At about 1 p.m., the nurse started prep-work, an I-V, ultrasound, heart monitor, etc.
They gave me a gown to wear and socks, and scrubs for my mom to wear. Next thing I knew, I was in the operating room, getting a needle in my back that numbed me from beneath the breast down to my feet. A curtain raised and my doctor felt my belly and pelvis to make sure I was numb completely. I felt as if I couldn’t breathe right, due to the numbness. I could breathe, but I couldn’t feel my stomach rising. It was strange. Suddenly I heard a cry, a very loud one: It was Madeline, my daughter. I thought I was in love before, but now I was certain of it. They cleaned her, put her in my arms, and she was perfect. Everyone had their turn to hold her, and everyone loved her.
I am a mother.
I was moved to a room where I could sleep and recover. The bed was pretty comfortable, for a hospital bed, that is. The food was really good! So good I actually miss it. The first day after everyone got their turn to hold her, Bob and Kate also got a room in the hospital down from me, so Madeline stayed with them over night. I was more comfortable this way, and I also found out they were natural parents. I just didn’t trust for her to be left in the nursery, and I got to see her every day.

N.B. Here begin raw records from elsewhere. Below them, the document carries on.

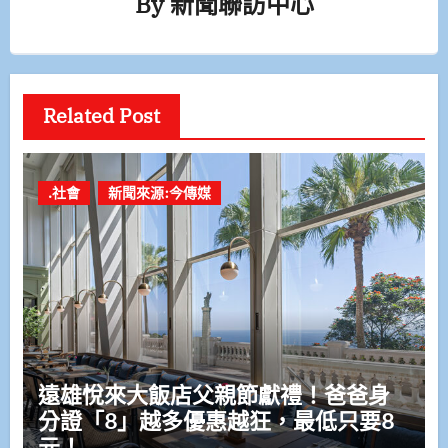
By
新聞聯訪中心
Related Post
.社會
新聞來源:今傳媒
遠雄悅來大飯店父親節獻禮！爸爸身
分證「8」越多優惠越狂，最低只要8
元！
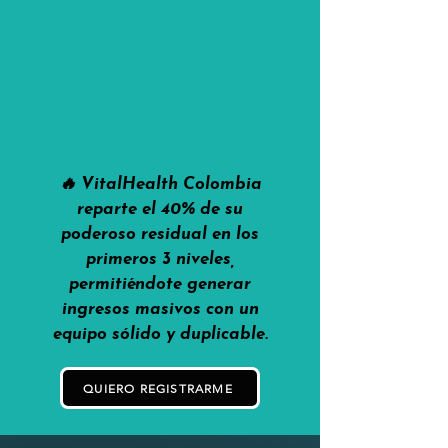
🔥 VitalHealth Colombia
reparte el 40% de su
poderoso residual en los
primeros 3 niveles,
permitiéndote generar
ingresos masivos con un
equipo sólido y duplicable.
QUIERO REGISTRARME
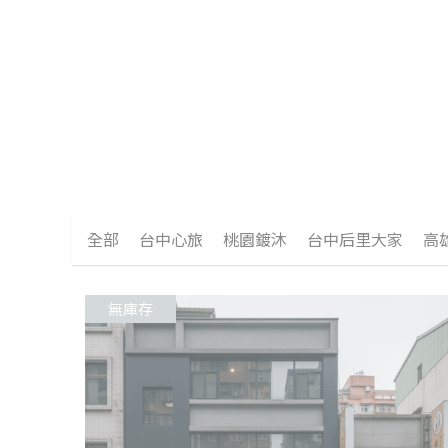
全部
台中心旅
桃園鍍沐
台中后里大家
高
無庫存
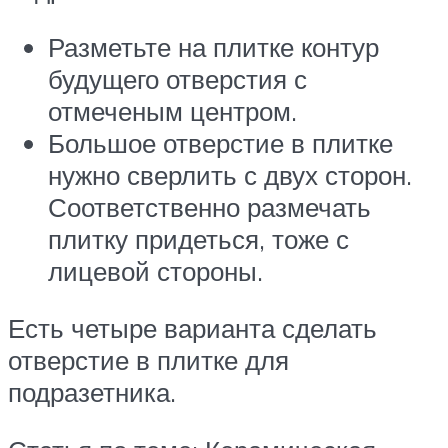
Разметьте на плитке контур
будущего отверстия с
отмеченым центром.
Большое отверстие в плитке
нужно сверлить с двух сторон.
Соответственно размечать
плитку придеться, тоже с
лицевой стороны.
Есть четыре варианта сделать
отверстие в плитке для
подразетника.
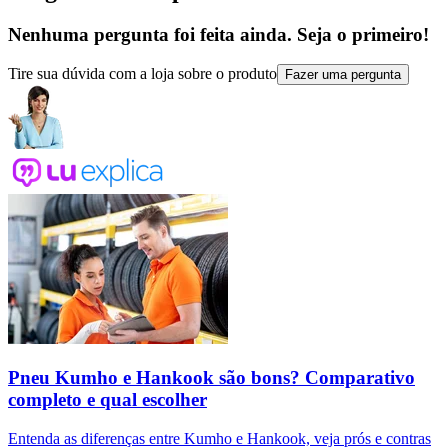
Nenhuma pergunta foi feita ainda. Seja o primeiro!
Tire sua dúvida com a loja sobre o produto
Fazer uma pergunta
Pneu Kumho e Hankook são bons? Comparativo
completo e qual escolher
Entenda as diferenças entre Kumho e Hankook, veja prós e contras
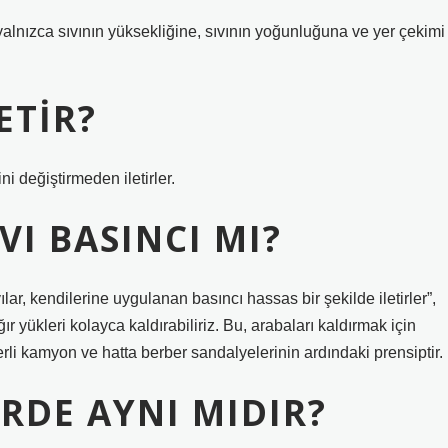
 yalnızca sıvının yüksekliğine, sıvının yoğunluğuna ve yer çekimi
ETIR?
i değiştirmeden iletirler.
VI BASINCI MI?
lar, kendilerine uygulanan basıncı hassas bir şekilde iletirler”,
r yükleri kolayca kaldırabiliriz. Bu, arabaları kaldırmak için
rli kamyon ve hatta berber sandalyelerinin ardındaki prensiptir.
ERDE AYNI MIDIR?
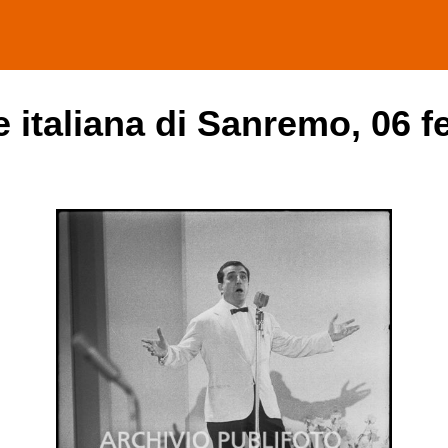
ne italiana di Sanremo, 06 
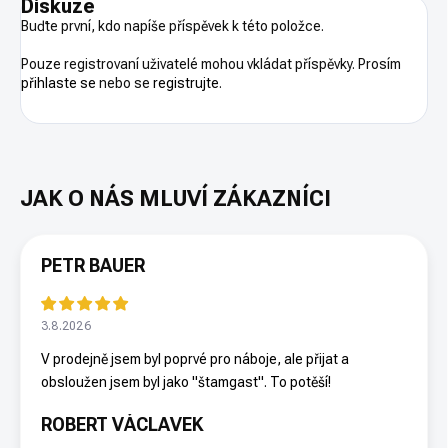
Diskuze
Buďte první, kdo napíše příspěvek k této položce.
Pouze registrovaní uživatelé mohou vkládat příspěvky. Prosím
přihlaste se
nebo se
registrujte
.
PETR BAUER
3.8.2026
V prodejně jsem byl poprvé pro náboje, ale přijat a
obsloužen jsem byl jako "štamgast". To potěší!
ROBERT VÁCLAVEK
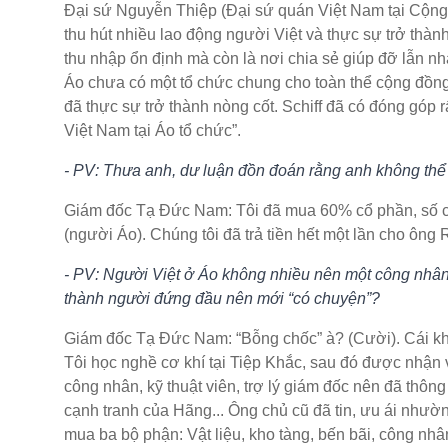
Đại sứ Nguyễn Thiệp (Đại sứ quán Việt Nam tại 
thu hút nhiều lao động người Việt và thực sự trở thành
thu nhập ổn định mà còn là nơi chia sẻ giúp đỡ lẫn n
Áo chưa có một tổ chức chung cho toàn thể cộng đồng 
đã thực sự trở thành nòng cốt. Schiff đã có đóng góp r
Việt Nam tại Áo tổ chức”.
- PV: Thưa anh, dư luận đồn đoán rằng anh không thể tr
Giám đốc Tạ Đức Nam: Tôi đã mua 60% cổ phần, số c
(người Áo). Chúng tôi đã trả tiền hết một lần cho ôn
- PV: Người Việt ở Áo không nhiều nên một công nhân m
thành người đứng đầu nên mới “có chuyện”?
Giám đốc Tạ Đức Nam: “Bỗng chốc” à? (Cười). Cái khoa
Tôi học nghề cơ khí tại Tiệp Khắc, sau đó được nhận và
công nhân, kỹ thuật viên, trợ lý giám đốc nên đã thông th
cạnh tranh của Hãng... Ông chủ cũ đã tin, ưu ái nhường
mua ba bộ phận: Vật liệu, kho tàng, bến bãi, công nhâ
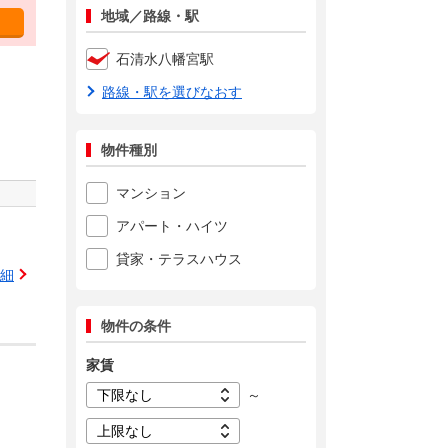
地域／路線・駅
石清水八幡宮駅
路線・駅を選びなおす
物件種別
マンション
アパート・ハイツ
貸家・テラスハウス
細
物件の条件
家賃
～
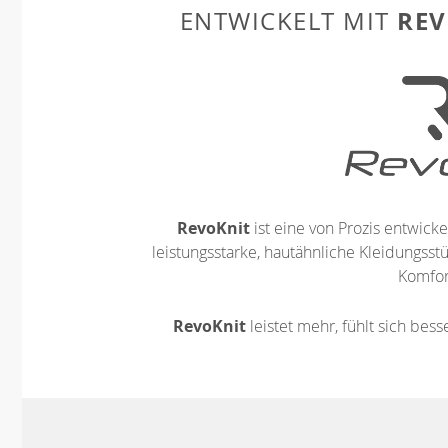
REV
ENTWICKELT MIT
RevoKnit
ist eine von Prozis entwickel
leistungsstarke, hautähnliche Kleidungsst
Komfort
RevoKnit
leistet mehr, fühlt sich bes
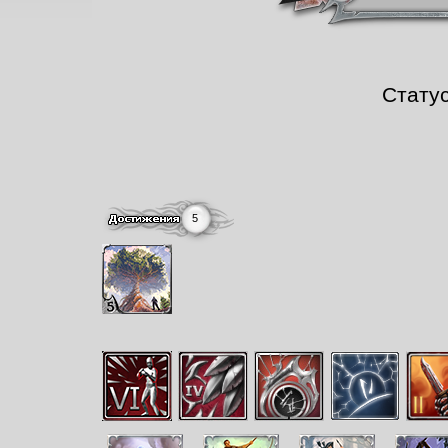
Стату
5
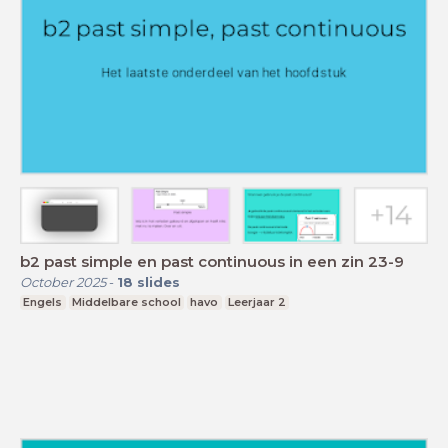
b2 past simple en past continuous in een zin 23-9
October 2025
-
18
slides
Engels
Middelbare school
havo
Leerjaar 2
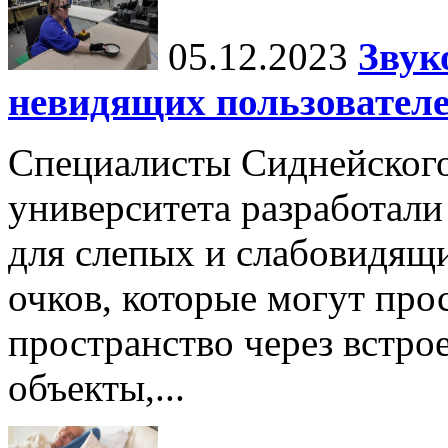
05.12.2023
Звук
невидящих пользовател
Специалисты Сиднейского
университета разработал
для слепых и слабовидящи
очков, которые могут пр
пространство через встро
объекты,...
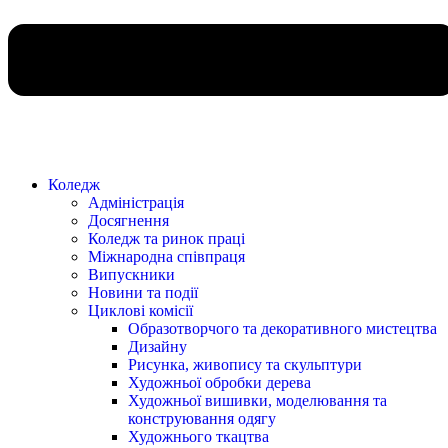
Коледж
Адміністрація
Досягнення
Коледж та ринок праці
Міжнародна співпраця
Випускники
Новини та події
Циклові комісії
Образотворчого та декоративного мистецтва
Дизайну
Рисунка, живопису та скульптури
Художньої обробки дерева
Художньої вишивки, моделювання та
конструювання одягу
Художнього ткацтва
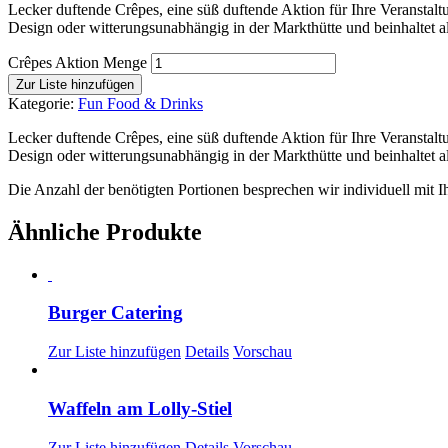
Lecker duftende Crêpes, eine süß duftende Aktion für Ihre Veranstal
Design oder witterungsunabhängig in der Markthütte und beinhaltet alle
Crêpes Aktion Menge
Zur Liste hinzufügen
Kategorie:
Fun Food & Drinks
Lecker duftende Crêpes, eine süß duftende Aktion für Ihre Veranstal
Design oder witterungsunabhängig in der Markthütte und beinhaltet alle
Die Anzahl der benötigten Portionen besprechen wir individuell mit I
Ähnliche Produkte
Burger Catering
Zur Liste hinzufügen
Details
Vorschau
Waffeln am Lolly-Stiel
Zur Liste hinzufügen
Details
Vorschau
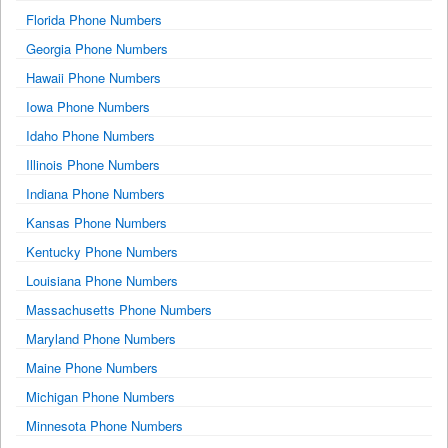
Florida Phone Numbers
Georgia Phone Numbers
Hawaii Phone Numbers
Iowa Phone Numbers
Idaho Phone Numbers
Illinois Phone Numbers
Indiana Phone Numbers
Kansas Phone Numbers
Kentucky Phone Numbers
Louisiana Phone Numbers
Massachusetts Phone Numbers
Maryland Phone Numbers
Maine Phone Numbers
Michigan Phone Numbers
Minnesota Phone Numbers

A few days later, when I finally was able to leave, I went home, while Bob and Kate went to a hotel. Not long after that, Bob and Kate brought Madeline to our house for me to see her one last time. I held her and we got photos together. Time flew by, and before I knew it, it was time to say goodbye to my daughter. I held her close and kissed her goodbye and told her I loved her, as did Sean. We said our goodbyes to Bob and Kate, and they left. My heart shattered as I watched them carry my baby away. My heart screamed for her to stay, but I controlled myself.
I held myself together until I was certain they were gone. They collapsed on Sean, crying. I felt like I was falling apart and to this day I still do. I feel some comfort in knowing I did the right thing. I will miss her forever, and I can only hope I will see her again.
American Adoptions has been a delight to work with; they are so thoughtful and helpful even after the adoption process is over. They really care; I made the right choice.